ML Concepts

ML Concepts

Pick 1 supervised learning algorithm that you are comfortable with and explain how it works. What are the important hyperparameters to tune, and what is the expected outcome?

  • Familiarity with common ML algorithms and their usage within applied data science use cases.

What are the uses of train, validation, and test sets - and how would you recommend splitting these datasets? What is the role of these datasets when tuning model hyperparameters?

  • Is mindful of overfitting and common techniques to address overfitting. Understands the rationale behind these techniques.

If your data have a time dimension, how would you split your datasets?

  • Understands that random splitting cannot be applied in this context.
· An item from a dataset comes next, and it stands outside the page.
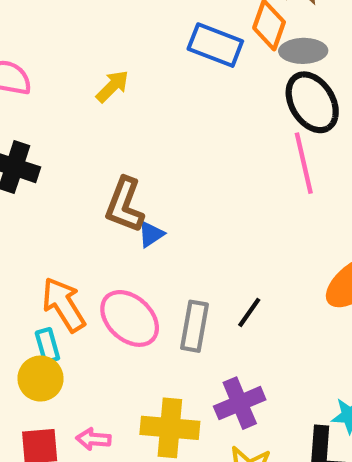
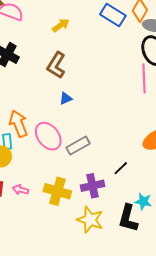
brown L-shape: (125, 205) -> (56, 65), moved
black line: (249, 312) -> (121, 168), moved
gray rectangle: (194, 326) -> (78, 146), turned 40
Must define test set based on most recent dates and train set on prior dates.

What metrics do you use to measure performance of regression, classification, clustering?

  • For regression models, common metrics include Mean Squared Error (MSE), Mean Absolute Error (MAE), and R-squared.
  • For classification models, usually look at Accuracy, Precision, Recall, F1-Score, and AUC-ROC.
  • For clustering, Silhouette Score, Davies-Bouldin index, and Distortion (sum of squared distances to cluster centers) are often used.

What is the bias-variance tradeoff? What are some common ways to identify and reduce bias and variance? (Try to relate this to the algorithm that they discussed earlier)

  • Understands problem of overfitting and the appropriate hyperparameters to tune in common ML algorithms.
  • Overfitting happens when a model learns the detail and noise in the training data to the extent that it negatively impacts the performance of the model on new data.
  • Underfitting refers to a model that can neither model the training data nor generalize to new data.

Suppose a classification model has an AUC score of 0.99. It feels too good to be true. How would you investigate further?

  • Can relate to feeling of scepticism and suggests potential pitfalls that might falsely exagerate model performance eg. target leak, imbalance datasets etc.

Describe some common encoding techniques for categorical data. What about timestamp data?

  • Suggests alternative encodings, understands that the pros and cons and how this might depend on the problem domain and model algorithm.
  • Is OHE the only way? For NN, OHE is fine. If tree based algorithms, ask why OHE may not be ideal (e.g. RF, boosted trees may subsample the columns and if cardinality is huge, you are adding on to curse of dimensionality and potentially the numerical features being overwhelmed)

How does causal inference differ from classical ML and what are some common techniques for causal inference used by data scientists?

  • Classical ML is often concerned with prediction, but causal inference seeks to understand the cause-and-effect relationship between variables. It’s about asking ‘what if’ questions.
  • Common techniques for causal inference include randomized controlled trials, natural experiments, difference-in-differences, instrumental variables, regression discontinuity, and propensity score matching.

How would you handle missing or corrupted data in a dataset?

  • Approaches may include: Deleting Rows/Columns, Replacing with Mean/Median/Mode, Predicting the Missing Values, Assigning a Unique Category to Missing Values.

What are some of the parameters that should be considered when using {any ML algorithms} and how the parameter affects the training?

  • If a candidate mentions any specific algorithms, check what are the parameters that was considered when using such algorithm. E.g. learning rate, number of rounds, depth, colsubsample, rowsubsample, min child weight etc.
  • Check if the candidate had given thoughts about model selection process. Things to consider should account for complexity vs simplicity when it comes to deployment.
  • If a candidate chooses neural networks (esp for tabular problems) - the reasoning should be solid, else check with the candidate why no other forms of algorithms that may give better results.
  • Candidate’s knowledge on model interpretation methods, including model agnostic methods: SHAP, LIME…etc and if candidate mentions, have the candidate talk about how it is calculated, knows that SHAP is instance level computation.